Juntó cuatro percusionistas, dos bajistas, tres teclistas… tocando a veces en comandita y nació “Bitches Brew”. Hasta la portada despegable parecía más de un grupo sicodélico. El siguiente LP “On the Corner” sería funk-jazz con sitar indio y distorsión. El escritor Greg Tate analiza que aquella «música cósmica de la jungla» contenía las bases de los futuros hip-hop, drum and bass, house y electrónica.

La efervescencia creativa le sobrepasó y volvió a las drogas y al caos. Chocó con su Lamborghini y fue hospitalizado tres meses. «Estaba artísticamente exhausto», confiesa. Su manager Mark Rohtbaum llora emocionado al recordarlo. Su hijo Erin y su sobrino Vince Wilburn subrayan: «Daba miedo». «No tocar era como quedarse sin agua para siempre». No cogió la trompeta entre 1975 y 1980.

Regreso y adiós. Salió del túnel con la ayuda de su exmujer Cicily y un régimen casi vegetariano. Un promotor puso los dólares. Miles compró un reluciente Ferrari para animarse. Contrató músicos eléctricos, recurrió a la caja de ritmos, tocó él mismo los teclados, se obsesionó por la pintura de la mano de su nueva y definitiva pareja Jo Gelbard. Fichó por la todopoderosa Warner, actuó junto a Prince y fue grabando discos supuestamente “avanzados” (“Decoy”, “Tutu”, “Amandla”), pero ya no tan inspirados.

Una época que el documental ni señala y en la que estuvo tres veces en Jazzaldia (1984, 1986, 1990). En su última visita se «perdió» con su taxista entre el aeropuerto y el hotel. Tenía fichada una peletería donde adquirió un caro abrigo de piel que llevaba tiempo esperando un cliente especial.
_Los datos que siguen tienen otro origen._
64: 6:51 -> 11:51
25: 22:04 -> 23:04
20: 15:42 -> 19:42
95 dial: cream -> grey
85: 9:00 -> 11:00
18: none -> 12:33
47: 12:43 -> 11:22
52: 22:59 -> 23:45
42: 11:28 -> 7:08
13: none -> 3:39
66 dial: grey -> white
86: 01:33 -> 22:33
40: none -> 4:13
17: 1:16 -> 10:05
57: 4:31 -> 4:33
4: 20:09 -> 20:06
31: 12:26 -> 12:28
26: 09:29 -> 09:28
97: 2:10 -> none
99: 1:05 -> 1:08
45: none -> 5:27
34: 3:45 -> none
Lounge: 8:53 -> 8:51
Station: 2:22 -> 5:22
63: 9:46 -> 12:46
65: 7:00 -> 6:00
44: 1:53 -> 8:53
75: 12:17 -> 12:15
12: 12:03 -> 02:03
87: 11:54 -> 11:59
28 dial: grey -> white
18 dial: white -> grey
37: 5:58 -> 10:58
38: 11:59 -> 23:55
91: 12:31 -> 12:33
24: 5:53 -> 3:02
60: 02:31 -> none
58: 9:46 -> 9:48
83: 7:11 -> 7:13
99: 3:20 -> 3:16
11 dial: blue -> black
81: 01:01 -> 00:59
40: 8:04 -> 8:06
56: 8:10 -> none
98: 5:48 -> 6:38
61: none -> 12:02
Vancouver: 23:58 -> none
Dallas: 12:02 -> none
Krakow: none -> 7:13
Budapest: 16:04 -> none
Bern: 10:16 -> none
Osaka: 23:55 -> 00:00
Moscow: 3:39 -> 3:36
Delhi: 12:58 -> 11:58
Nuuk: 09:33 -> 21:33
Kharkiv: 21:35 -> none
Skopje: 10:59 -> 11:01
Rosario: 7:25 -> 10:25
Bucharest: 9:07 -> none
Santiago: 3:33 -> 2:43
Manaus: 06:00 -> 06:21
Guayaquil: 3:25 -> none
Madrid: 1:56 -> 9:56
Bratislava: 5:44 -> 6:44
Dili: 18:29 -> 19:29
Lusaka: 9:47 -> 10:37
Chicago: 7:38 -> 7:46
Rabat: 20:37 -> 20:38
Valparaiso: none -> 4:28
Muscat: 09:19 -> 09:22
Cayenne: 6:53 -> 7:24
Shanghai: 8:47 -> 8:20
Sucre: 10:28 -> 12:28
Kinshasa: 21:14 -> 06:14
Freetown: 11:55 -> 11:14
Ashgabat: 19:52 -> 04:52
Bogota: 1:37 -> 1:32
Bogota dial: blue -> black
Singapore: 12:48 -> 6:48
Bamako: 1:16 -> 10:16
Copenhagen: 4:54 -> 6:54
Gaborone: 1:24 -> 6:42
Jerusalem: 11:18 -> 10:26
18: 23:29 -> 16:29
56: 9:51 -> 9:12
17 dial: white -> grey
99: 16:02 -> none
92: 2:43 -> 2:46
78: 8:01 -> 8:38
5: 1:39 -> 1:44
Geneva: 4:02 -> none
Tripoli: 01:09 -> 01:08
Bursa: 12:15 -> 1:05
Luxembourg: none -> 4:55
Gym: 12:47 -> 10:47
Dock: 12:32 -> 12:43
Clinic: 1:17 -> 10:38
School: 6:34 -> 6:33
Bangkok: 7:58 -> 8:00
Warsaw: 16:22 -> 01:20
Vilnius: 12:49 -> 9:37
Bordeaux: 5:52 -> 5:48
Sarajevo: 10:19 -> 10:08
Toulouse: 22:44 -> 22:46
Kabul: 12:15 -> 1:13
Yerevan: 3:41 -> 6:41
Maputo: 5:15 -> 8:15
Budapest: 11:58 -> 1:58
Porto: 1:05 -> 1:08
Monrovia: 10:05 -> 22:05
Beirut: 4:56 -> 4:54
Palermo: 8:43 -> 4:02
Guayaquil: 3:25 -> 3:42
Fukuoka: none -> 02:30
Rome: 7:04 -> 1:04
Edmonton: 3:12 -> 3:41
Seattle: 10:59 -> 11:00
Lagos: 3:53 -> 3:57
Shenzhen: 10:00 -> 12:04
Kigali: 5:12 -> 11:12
Tocó también en el Festival de Jazz de Gasteiz en 1988.

Su último gran concierto fue en julio de 1991, del que saldría el disco “Miles & Quincy: Live at Montreux”. El 28 de septiembre falleció en el hospital de Santa Mónica, con 65 años y oficialmente por neumonía y fallo cardíaco. Algunas versiones hablaron de sida. Siempre en primera línea del inconformismo y la novedad, su álbum póstumo “doo-bop” estuvo marcado por el rap. «La primera responsabilidad de un artista es hacia uno mismo» había sido su máxima.

A casi 30 años de su desaparición y a pesar de lo difícil de su personalidad, Miles Davis concita en el documental un respetuoso recuerdo entre quienes le trataron. «¿Cómo podía crear una música tan hermosa y tener ese otro lado?», se pregunta al final su expareja Frances Taylor. Y Cortez McCoy, ilustrador de alguno de sus discos y amigo íntimo, lo despide emocionado: «Era como mi hermano, era muy auténtico. No habrá muchos más como él».